AMD CPUs, SoC Rumors and Speculations Temp. thread 2

Page 21 - Seeking answers? Join the Tom's Hardware community: where nearly two million members share solutions and discuss the latest tech.
Status
Not open for further replies.



You can see the pain people are going through with ARM in papers like this.

http://www.teratec.eu/library/pdf/forum/2015/Presentations/A6_06_Forum_TERATEC_2015_Perna_Enginsoft.pdf

The ecosystem needs another 4 years or so to be viable.

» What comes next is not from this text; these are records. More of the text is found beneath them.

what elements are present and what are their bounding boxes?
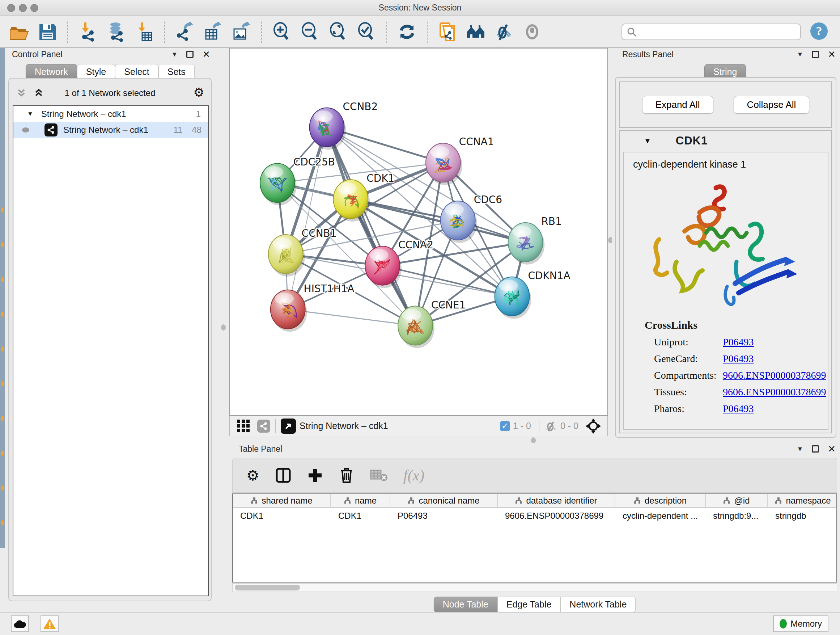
column-header-namespace[interactable]: namespace: [768, 494, 837, 507]
edge-CCNB2-CCNE1[interactable]: [327, 127, 416, 326]
network-overview-icon[interactable]: [257, 420, 270, 432]
show-all-button[interactable]: [518, 18, 546, 46]
selected-checkbox[interactable]: ✓: [500, 421, 510, 431]
background-window-dot: [1, 312, 4, 317]
open-session-button[interactable]: [5, 18, 33, 46]
column-header-id[interactable]: @id: [706, 494, 768, 507]
node-CCNE1[interactable]: CCNE1: [398, 299, 466, 348]
import-table-button[interactable]: [130, 18, 158, 46]
network-row[interactable]: String Network – cdk1 11 48: [13, 122, 208, 138]
panel-close-icon[interactable]: ✕: [828, 445, 836, 453]
node-CDC6[interactable]: CDC6: [441, 194, 502, 243]
node-HIST1H1A[interactable]: HIST1H1A: [271, 283, 355, 332]
export-network-button[interactable]: [171, 18, 199, 46]
gene-collapse-icon[interactable]: ▼: [644, 137, 651, 145]
panel-collapse-icon[interactable]: ▼: [797, 445, 803, 453]
zoom-in-button[interactable]: [268, 18, 296, 46]
expand-all-button[interactable]: Expand All: [642, 96, 714, 114]
zoom-fit-icon: [328, 22, 348, 42]
panel-float-icon[interactable]: [812, 445, 819, 453]
panel-float-icon[interactable]: [186, 51, 194, 58]
table-cell[interactable]: stringdb:9...: [706, 511, 768, 521]
edge-CCNA2-CDKN1A[interactable]: [382, 266, 512, 296]
left-splitter-handle[interactable]: [221, 325, 226, 331]
scrollbar-thumb[interactable]: [235, 585, 300, 591]
node-CDKN1A[interactable]: CDKN1A: [495, 270, 570, 319]
export-image-button[interactable]: [227, 18, 256, 46]
table-cell[interactable]: 9606.ENSP00000378699: [498, 511, 615, 521]
tab-network-table[interactable]: Network Table: [561, 597, 636, 612]
network-canvas[interactable]: CCNB2CCNA1CDC25BCDK1CDC6RB1CCNB1CCNA2CDK…: [229, 48, 608, 416]
toolbar-separator: [275, 419, 276, 433]
add-column-icon[interactable]: [307, 467, 323, 483]
column-header-canonicalname[interactable]: canonical name: [390, 494, 498, 507]
crosslink-link[interactable]: P06493: [723, 336, 754, 348]
collapse-all-button[interactable]: Collapse All: [734, 96, 810, 114]
grid-view-icon[interactable]: [236, 419, 251, 433]
table-row[interactable]: CDK1CDK1P064939606.ENSP00000378699cyclin…: [233, 508, 836, 524]
save-session-button[interactable]: [33, 18, 62, 46]
birdseye-view-button[interactable]: [281, 418, 296, 434]
zoom-out-button[interactable]: [296, 18, 324, 46]
crosslinks-section: CrossLinks Uniprot:P06493GeneCard:P06493…: [624, 319, 828, 415]
node-label-CCNE1: CCNE1: [431, 299, 466, 311]
import-network-button[interactable]: [74, 18, 102, 46]
tab-select[interactable]: Select: [115, 64, 158, 80]
export-table-icon: [203, 22, 223, 42]
node-label-CDK1: CDK1: [366, 172, 394, 184]
panel-float-icon[interactable]: [812, 51, 819, 58]
table-cell[interactable]: CDK1: [233, 511, 331, 521]
cloud-status-button[interactable]: [11, 616, 29, 632]
column-header-databaseidentifier[interactable]: database identifier: [498, 494, 615, 507]
table-cell[interactable]: P06493: [390, 511, 498, 521]
memory-label: Memory: [790, 619, 822, 629]
tab-sets[interactable]: Sets: [158, 64, 195, 80]
node-RB1[interactable]: RB1: [508, 215, 562, 264]
panel-close-icon[interactable]: ✕: [202, 51, 210, 58]
table-options-gear-icon[interactable]: ⚙: [246, 467, 259, 484]
horizontal-scrollbar[interactable]: [232, 583, 837, 592]
column-header-sharedname[interactable]: shared name: [233, 494, 331, 507]
edge-CCNB2-HIST1H1A[interactable]: [288, 127, 327, 310]
memory-button[interactable]: Memory: [773, 616, 829, 632]
network-snapshot-button[interactable]: [433, 18, 462, 46]
tab-style[interactable]: Style: [77, 64, 115, 80]
panel-collapse-icon[interactable]: ▼: [797, 51, 803, 58]
column-header-name[interactable]: name: [331, 494, 390, 507]
zoom-fit-button[interactable]: [324, 18, 352, 46]
table-cell[interactable]: CDK1: [331, 511, 390, 521]
hide-selected-button[interactable]: [490, 18, 518, 46]
crosshair-navigate-icon[interactable]: [585, 418, 602, 434]
crosslink-link[interactable]: 9606.ENSP00000378699: [723, 370, 826, 381]
crosslink-link[interactable]: P06493: [723, 403, 754, 415]
search-input[interactable]: [622, 24, 801, 40]
table-cell[interactable]: cyclin-dependent ...: [615, 511, 706, 521]
refresh-button[interactable]: [393, 18, 421, 46]
show-columns-icon[interactable]: [275, 467, 291, 483]
network-collection-row[interactable]: ▼ String Network – cdk1 1: [13, 106, 208, 122]
import-table-icon: [134, 22, 155, 42]
tree-expand-icon[interactable]: ▼: [27, 111, 33, 118]
table-cell[interactable]: stringdb: [768, 511, 837, 521]
node-CCNB1[interactable]: CCNB1: [268, 227, 337, 277]
warning-status-button[interactable]: [41, 616, 58, 632]
panel-close-icon[interactable]: ✕: [828, 51, 836, 58]
panel-collapse-icon[interactable]: ▼: [171, 51, 178, 58]
delete-column-icon[interactable]: [339, 467, 354, 484]
help-button[interactable]: ?: [810, 22, 829, 42]
first-neighbors-button[interactable]: [462, 18, 490, 46]
crosslink-link[interactable]: 9606.ENSP00000378699: [723, 386, 826, 398]
tab-edge-table[interactable]: Edge Table: [497, 597, 561, 612]
crosslink-row: Compartments:9606.ENSP00000378699: [654, 370, 828, 381]
tab-node-table[interactable]: Node Table: [434, 597, 497, 612]
node-table[interactable]: shared namenamecanonical namedatabase id…: [232, 494, 837, 583]
export-table-button[interactable]: [199, 18, 227, 46]
import-network-from-database-button[interactable]: [102, 18, 130, 46]
network-options-gear-icon[interactable]: ⚙: [194, 85, 204, 100]
crosslink-link[interactable]: P06493: [723, 353, 754, 364]
zoom-selected-button[interactable]: [352, 18, 381, 46]
tab-network[interactable]: Network: [26, 64, 77, 80]
column-sort-icon: [723, 497, 730, 504]
gene-section-header[interactable]: ▼ CDK1: [620, 131, 831, 151]
column-header-description[interactable]: description: [615, 494, 706, 507]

I wouldn't be surprised if K12 is delayed again, except for a semi-custom project where they have the funds to build the ecosystem they require.
 

semicustom as in Nintendo NX with 8x K12 cores, small fiji gpu with 4GB HBM or 4-8GB HBM2 or 8GB GDDR5...? 😗

@8350rocks: k12 for HEDT or desktop seems like a red herring to me, as HEDT has been strictly x86 territory no matter how much people delude themselves.
i do agree with the lack of efficiency claim though, vendors like facebook kinda pulled the rug under ARM on that one. vendor disappointment may be one of the reasons why ARM's development keeps getting delayed. there is always next time.
 


That paper is about ARM+GPGPU. There are similar stories about x86+GPGPU, and the reason why GPGPU compute is no more popular.

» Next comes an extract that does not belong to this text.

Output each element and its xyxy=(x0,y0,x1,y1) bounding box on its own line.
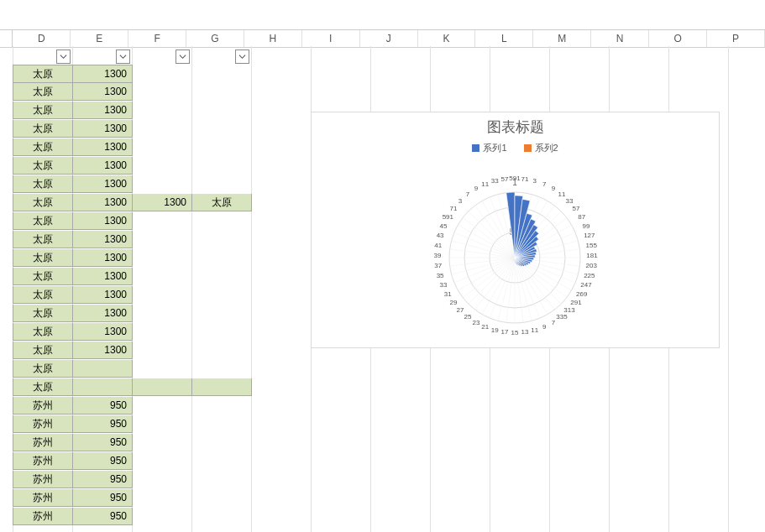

Say that to Paypal or to the AMD semicustom customer of the ARM powered SoC.
 


Not sure yet what others stated but this is only true in the consumers eye not the manufacture. For example if it cost Amd 200$ to make a part and they have to sell it at a similar price or less they lose money, as many will tell you FX CPUs didn't earn them much over this issue.
 


Was that at me lol, trust me Nintendo isn't going to use HBM for NX unless they can get one heck of a deal they want their system to be cheaper then the Wii U Satoru Iwata stated he believed that price hurt the Wii U. Although Amd did state Zen or K12 was being used for a gaming device for 2016, personally i'd expect K12 over Zen over power savings since Nintendo likes their system small and Nintendo already has experience making games for Arm, also i expect K12 to probably be cheaper since its cheaper to make Arm designs.

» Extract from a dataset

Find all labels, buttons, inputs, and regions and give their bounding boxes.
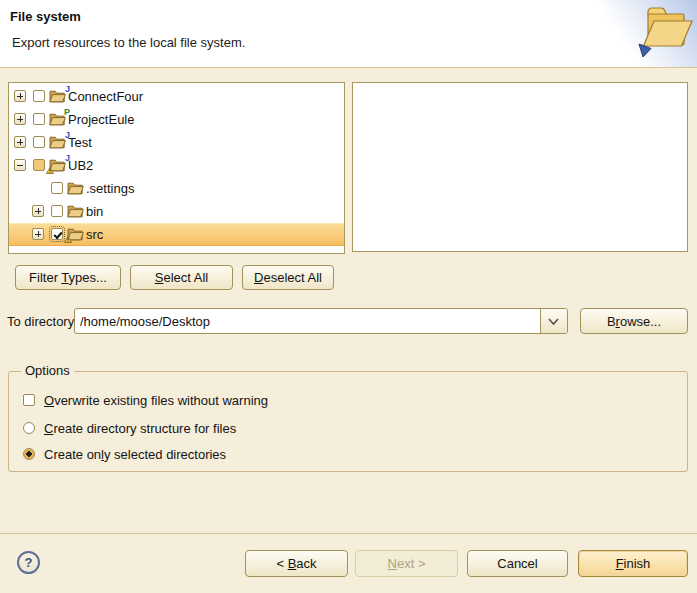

Although for 3rd party support Zen or any X86 CPU would be a better choice for compatibility.
 


Just to comment here...

That is not entirely accurate. FX actually did ok, and the margins ended up actually being better than expected after the process matured. The money GloFo had to pay back because of yield issues, nodes behind schedule, etc. turned out to be enough that the CPU division did turn a profit a few quarters, and narrowly lost money a few others. The problem is, when your division is netting positive cash flow, but not enough to offset R&D, etc. to keep things rolling...you get what we have now...and a rough looking balance sheet overall for the division.

 


i mean amd cores scale well compared to intel.

for example its like having crossfire or SLI. with one card you get 30 fps with 2 you get 50. naturally you would think 30+30 =60 but it dosent work this way scaling is never 100%. its the same with cpu's if you run a test and restrict the cpu to one core it will do for example 1 work. if we open it up to all 8 cores it will do around 6 work. meaning that a theorical 2 more units of work were possible but lost in reality.

this all core perf to one core perf ratio is called a multiplier ratio. it shows us why the amd fx chips were able to do so great in multi core benchmarks while having the same number of threads and much less single core power at similar clocks. without this ratio those benchmarks are pointless and cannot be fully understanded.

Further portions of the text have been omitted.